We gave out that if any man faltered in the journey overland he must expect to be shot to death; for we knew that the Spaniards would soon be after us, and one man falling into their hands might well be the ruin of us all. Guided by the Indians, we finished our journey from the South Sea to the North in twenty-three days.

_II.--Adventures with the Privateers_

It was concluded to go to a town called Coretaga (Cartagena), and march thence on Panama. I was with Captain Archembo; but his French seamen were the saddest creatures ever I was among. So, meeting Captain Wright, who had taken a Spanish tartane (a one-masted vessel) with four petereroes for stone shot, and some long guns, we that came overland desired him to fit up his prize and make a man-of-war of her for us. This he did, and we sailed towards Blewfields River, where we careened our tartane.

While we lay here our Mosquito men went in their canoe and struck some sea-cow. This creature is about the bigness of a horse, and ten or twelve feet long. The mouth of it is much like the mouth of a cow, having great thick lips. The eyes are no bigger than a small pea; the ears are only two small holes on the side of the head; the neck is short and thick, bigger than the head. The biggest part of this creature is at the shoulders, where it has two large fins, one at each side of its belly.
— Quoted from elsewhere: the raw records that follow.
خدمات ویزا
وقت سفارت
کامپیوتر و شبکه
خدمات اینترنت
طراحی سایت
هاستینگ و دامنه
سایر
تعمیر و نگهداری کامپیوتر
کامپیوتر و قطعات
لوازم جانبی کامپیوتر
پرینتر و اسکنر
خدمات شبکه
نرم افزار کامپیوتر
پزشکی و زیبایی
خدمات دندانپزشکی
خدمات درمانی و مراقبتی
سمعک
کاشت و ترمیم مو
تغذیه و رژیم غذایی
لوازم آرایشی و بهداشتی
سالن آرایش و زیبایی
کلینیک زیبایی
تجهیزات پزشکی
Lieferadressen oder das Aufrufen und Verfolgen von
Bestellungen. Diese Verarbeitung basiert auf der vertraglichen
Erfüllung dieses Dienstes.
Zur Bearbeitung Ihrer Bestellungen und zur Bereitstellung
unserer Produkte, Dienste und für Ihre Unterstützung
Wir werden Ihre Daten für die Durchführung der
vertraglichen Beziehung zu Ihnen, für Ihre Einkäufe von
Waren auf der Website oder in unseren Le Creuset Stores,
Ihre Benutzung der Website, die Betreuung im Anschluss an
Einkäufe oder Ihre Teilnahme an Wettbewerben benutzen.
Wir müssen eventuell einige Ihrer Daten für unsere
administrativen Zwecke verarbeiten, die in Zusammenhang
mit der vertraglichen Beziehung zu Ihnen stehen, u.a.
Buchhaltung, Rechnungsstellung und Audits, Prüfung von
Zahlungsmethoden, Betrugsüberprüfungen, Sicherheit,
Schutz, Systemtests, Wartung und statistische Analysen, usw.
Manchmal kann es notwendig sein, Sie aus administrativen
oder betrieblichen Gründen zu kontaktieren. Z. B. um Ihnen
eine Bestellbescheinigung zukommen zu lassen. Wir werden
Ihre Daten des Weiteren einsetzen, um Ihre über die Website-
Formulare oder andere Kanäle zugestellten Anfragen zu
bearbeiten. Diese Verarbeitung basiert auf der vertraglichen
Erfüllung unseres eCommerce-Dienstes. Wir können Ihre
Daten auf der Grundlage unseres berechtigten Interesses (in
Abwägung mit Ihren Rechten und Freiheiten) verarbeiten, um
A calf that sucks is the most delicate meat; privateers commonly roast them. The skin of the manatee is of great use to privateers, for they cut them out into straps, which they make fast on the sides of their canoes, through which they put their oars in rowing, instead of pegs. The skin of the bull, or of the back of the cow, they cut into horsewhips, twisted when green, and then hung to dry.

The Mosquitoes, two in a canoe, have a staff about eight feet long, almost as big as a man's arm at the great end, where there is a hole to place the harpoon in. At the other end is a piece of light wood, with a hole in it, through which the small end of the staff comes; and on this piece of bob-wood there is a line of ten or twelve fathoms wound neatly about, the end of the line made fast to it. The other end of the line is made fast to the harpoon, and the Mosquito man keeps about a fathom of it loose in his hand.

When he strikes, the harpoon presently comes out of the staff, and as the manatee swims away the line runs off from the bob; and although at first both staff and bob may be carried under water, yet as the line runs off it will rise again. When the creature's strength is spent they haul it up to the canoe's side, knock it on the head, and tow it ashore.